Digital Devil Story: Megami Tensei began as a trilogy of sci-fi/horror novels in the early '80s, and the first video game in the series was released on the Famicom in 1987. Digital Devil Story: Megami Tensei put a strong emphasis on dungeon crawling and focused heavily on demons. These aspects defined the franchise as a whole, and the Megami Tensei franchise has spawned over 40 games thus far. Although Persona shares common themes with other MegaTen games, it puts a greater focuses on interpersonal relationships and psychology. The Persona games use a high school setting and combine elements of RPGs and social sims. You'll spend time crawling dungeons and fighting demons, but you'll also be encouraged to hang out with other characters and establish social links. MegaTen has amassed a sizable cult following, and Persona is easily the largest and most popular spinoff from the franchise. Persona was the first MegaTen RPG to be released outside of Japan and has spawned numerous spinoffs itself.
Super Mario Kart
It would be easy to make a list consisting entirely of Mario spinoffs. Super Mario Bros. was a spinoff to Mario Bros., and Mario Bros. itself was a spinoff to Donkey Kong.
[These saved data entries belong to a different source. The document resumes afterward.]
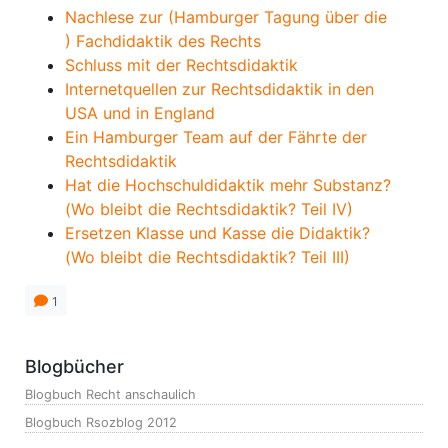
Nachlese zur (Hamburger Tagung über die
) Fachdidaktik des Rechts
Schluss mit der Rechtsdidaktik
Internetquellen zur Rechtsdidaktik in den
USA und in England
Ein Hamburger Team auf der Fährte der
Rechtsdidaktik
Hat die Hochschuldidaktik mehr Substanz?
(Wo bleibt die Rechtsdidaktik? Teil IV)
Ersetzen Klasse und Kasse die Didaktik?
(Wo bleibt die Rechtsdidaktik? Teil III)
1
Blogbücher
Blogbuch Recht anschaulich
Blogbuch Rsozblog 2012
Over the years, we've seen Mario-branded puzzle games, party games, sports games, and RPGs. The Mario series has also given birth to several franchises which have been given spinoffs of their own. (Take the WarioWare games as an example.) I'm recognizing Super Mario Kart on this list for a number of reasons. Super Mario Bros. is the most significant spinoff in the series, but it was built upon mechanics that had been introduced in earlier games. In contrast, Super Mario Kart was a brand new experience and basically created the entire kart racing sub-genre. The Mario Kart franchise has now grown to the point where it rivals the popularity of mainline Super Mario Bros. games. Mario Kart Wii, for instance, sold over 36 million copies worldwide and was second only to Wii Sports as the best selling game of its generation. The accessibility and universal appeal of Mario Kart fits perfectly with Nintendo's philosophies of community and fun.
World of Warcraft
Warcraft was one of the first successful real-time strategy games and helped define the genre in the early '90s. Subsequent Warcraft games expanded upon the RTS formula and were well-received, but they didn't come close to the success that World of Warcraft saw. World of Warcraft is set in the same fictional world that earlier Warcraft games were, but the universe feels more realized since players have more opportunities to interact with their surroundings and other characters. One of the main reasons why the game was so successful was because it streamlined the MMORPG genre and made it more accessible to new players. The quests were straightforward, the play mechanics were easy to understand, and the penalties for dying were significantly reduced compared to other games in the genre. Casual gamers could jump in without feeling overwhelmed, and Blizzard did a good job at making sure the game would always be welcoming to new players. More than 100 million World of Warcraft accounts have been created since the game's release in 2004, and there were 12 million concurrent subscribers at its peak in 2012. The game has generated over 10 billion dollars, and stands as the highest grossing game of all time.